A SEMG e a SEMED assinam um acordo para promover o exercício como uma ferramenta terapêutica no consultório médico

Archivo - Arquivo - A SEMG e a SEMED assinam um acordo para promover o exercício como ferramenta terapêutica a partir do consultório.
SEMG - Arquivo

MADRID 3 abr. (EUROPA PRESS) -

A Sociedade Espanhola de Médicos Gerais e de Família (SEMG) e a Sociedade Espanhola de Medicina Esportiva (SEMED) assinaram um acordo para promover o exercício físico como ferramenta terapêutica em consultas, uma iniciativa que fornecerá diretrizes baseadas em evidências para médicos de família e outros especialistas, para que eles possam fazer esse tipo de recomendação a seus pacientes.

"A prescrição de exercícios físicos deve ser personalizada e ajustada tanto às características do paciente quanto ao contexto real de nossas consultas. Na atenção primária, onde o tempo e os recursos são limitados, o aconselhamento breve se torna uma ferramenta fundamental: é eficaz, viável e baseado em evidências científicas", disse a presidente do SEMG, Dra. Pilar Rodríguez Ledo.

Esse tipo de recomendação, que deve ser "adaptada à realidade cotidiana" de cada paciente, permitirá que eles incorporem o exercício como "parte essencial" da abordagem abrangente da saúde, ajudando a melhorar a saúde e a qualidade de vida dessas pessoas.

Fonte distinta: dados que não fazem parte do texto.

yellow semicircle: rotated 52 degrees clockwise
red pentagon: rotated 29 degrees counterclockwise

O presidente da SEMED, Dr. Miguel Enrique del Valle Soto, enfatizou que esse acordo é uma "oportunidade estratégica" para levar o conhecimento em medicina esportiva à Atenção Primária e, portanto, à população.

"Conselhos curtos, bem estruturados e com base científica sobre exercícios físicos podem ter um enorme impacto na prevenção e no tratamento de várias patologias. Nossa missão é contribuir para fornecer aos profissionais de saúde ferramentas claras, simples e eficazes que lhes permitam integrar o exercício físico como mais uma intervenção terapêutica na consulta", acrescentou.

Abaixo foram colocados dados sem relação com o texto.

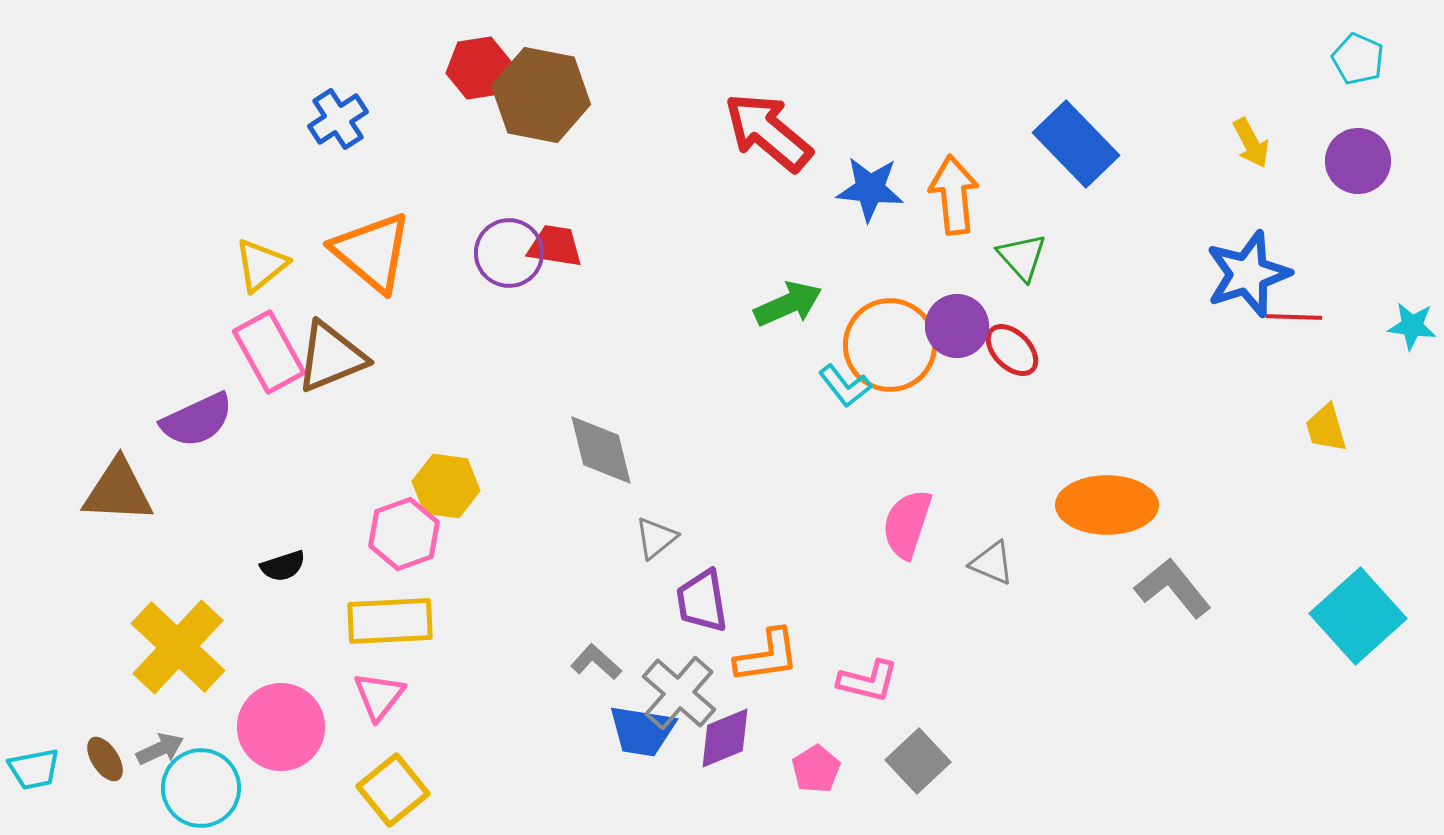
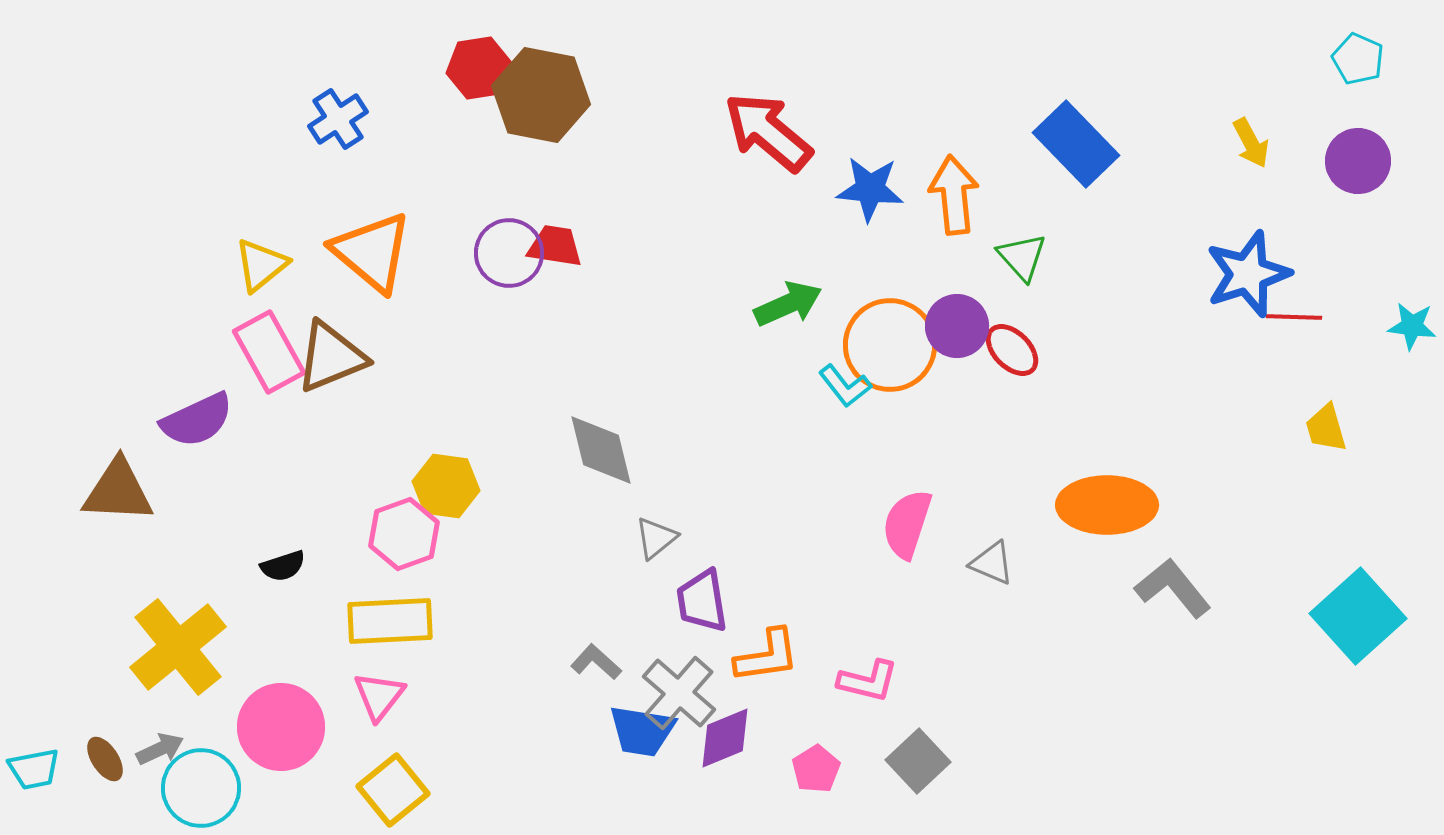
yellow cross at (178, 647): rotated 8 degrees clockwise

Essas recomendações serão destinadas principalmente à população saudável, pois a inatividade física é um dos principais fatores de risco de mortalidade em todo o mundo e está associada ao desenvolvimento de doenças cardiovasculares, diabetes tipo 2, obesidade, osteoporose e alguns tipos de câncer, razão pela qual a Organização Mundial da Saúde (OMS) recomenda pelo menos 150 a 300 minutos de atividade física moderada ou 75 a 150 minutos de atividade intensa por semana para adultos.

Posteriormente, eles serão ampliados para atender às necessidades específicas de pacientes crônicos com patologias musculoesqueléticas, como osteoporose ou osteoartrite, em que o exercício de força ou aeróbico reduz a dor e melhora a funcionalidade em pacientes com osteoartrite do joelho e do quadril; o exercício com carga mecânica é "fundamental" na prevenção da osteoporose, melhorando a densidade mineral óssea e reduzindo o risco de fraturas.

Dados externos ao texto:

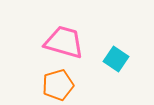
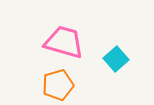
cyan square: rotated 15 degrees clockwise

No caso de doenças cardiovasculares, a atividade física regular reduz a mortalidade por essas patologias em 35% e reduz o risco de pressão alta em 30%; pacientes com insuficiência cardíaca também veem sua capacidade funcional e qualidade de vida melhorarem se fizerem exercícios supervisionados.

Esses consensos e outros projetos futuros serão desenvolvidos por um grupo de trabalho multidisciplinar com especialistas de ambas as sociedades, e os documentos resultantes serão apresentados em eventos como o 31º Congresso Nacional de Medicina Geral e Familiar (Las Palmas de Gran Canaria, 12-14 de junho), o 11º Fórum de Treinamento em Diabetes e a 9ª Conferência Cardiovascular (Toledo, 26-27 de setembro) e o 20º Congresso Internacional da SEMED (Bilbao, 27-29 de novembro de 2025).